- [YOUR TASK]:
Where the string "περαιτέρω" occurs in a line of the entries below, copy that line.

- [DATA UNDER STUDY]:
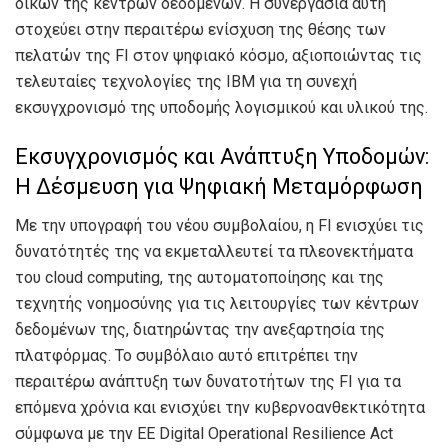
δικών της κέντρων δεδομένων. Η συνεργασία αυτή
στοχεύει στην περαιτέρω ενίσχυση της θέσης των
πελατών της FI στον ψηφιακό κόσμο, αξιοποιώντας τις
τελευταίες τεχνολογίες της IBM για τη συνεχή
εκσυγχρονισμό της υποδομής λογισμικού και υλικού της.
Εκσυγχρονισμός και Ανάπτυξη Υποδομών:
Η Δέσμευση για Ψηφιακή Μεταμόρφωση
Με την υπογραφή του νέου συμβολαίου, η FI ενισχύει τις
δυνατότητές της να εκμεταλλευτεί τα πλεονεκτήματα
του cloud computing, της αυτοματοποίησης και της
τεχνητής νοημοσύνης για τις λειτουργίες των κέντρων
δεδομένων της, διατηρώντας την ανεξαρτησία της
πλατφόρμας. Το συμβόλαιο αυτό επιτρέπει την
περαιτέρω ανάπτυξη των δυνατοτήτων της FI για τα
επόμενα χρόνια και ενισχύει την κυβερνοανθεκτικότητα
σύμφωνα με την ΕΕ Digital Operational Resilience Act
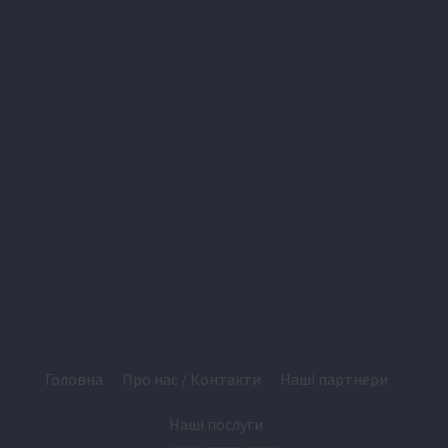
Головна
Про нас / Контакти
Наші партнери
Наші послуги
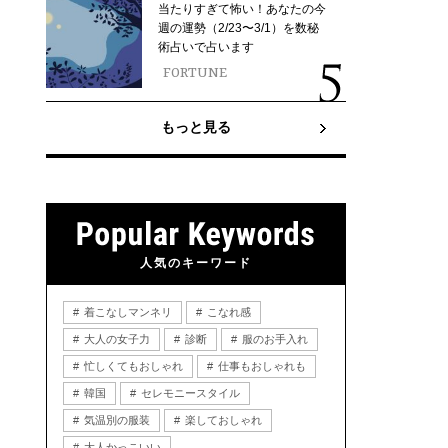
当たりすぎて怖い！あなたの今
週の運勢（2/23〜3/1）を数秘
術占いで占います
FORTUNE
もっと見る
人気のキーワード
着こなしマンネリ
こなれ感
大人の女子力
診断
服のお手入れ
忙しくてもおしゃれ
仕事もおしゃれも
韓国
セレモニースタイル
気温別の服装
楽しておしゃれ
大人かっこいい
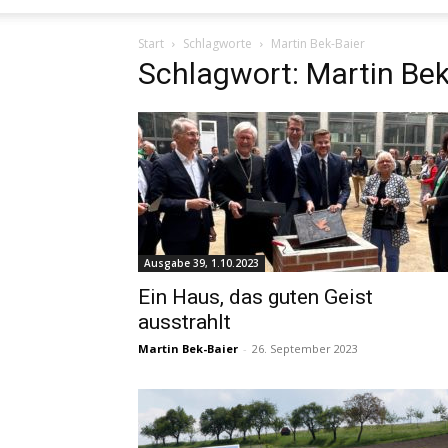
Start
Schlagworte
Martin Bek-Baier
Schlagwort: Martin Bek
Ausgabe 39, 1.10.2023
Ein Haus, das guten Geist
ausstrahlt
Martin Bek-Baier
-
26. September 2023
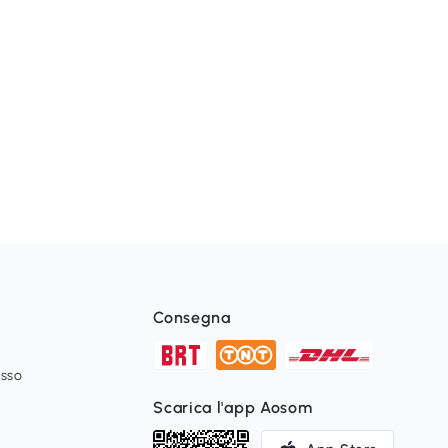
Consegna
esso
Scarica l'app Aosom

- [EXERCISE RESULT]:
στοχεύει στην περαιτέρω ενίσχυση της θέσης των
περαιτέρω ανάπτυξη των δυνατοτήτων της FI για τα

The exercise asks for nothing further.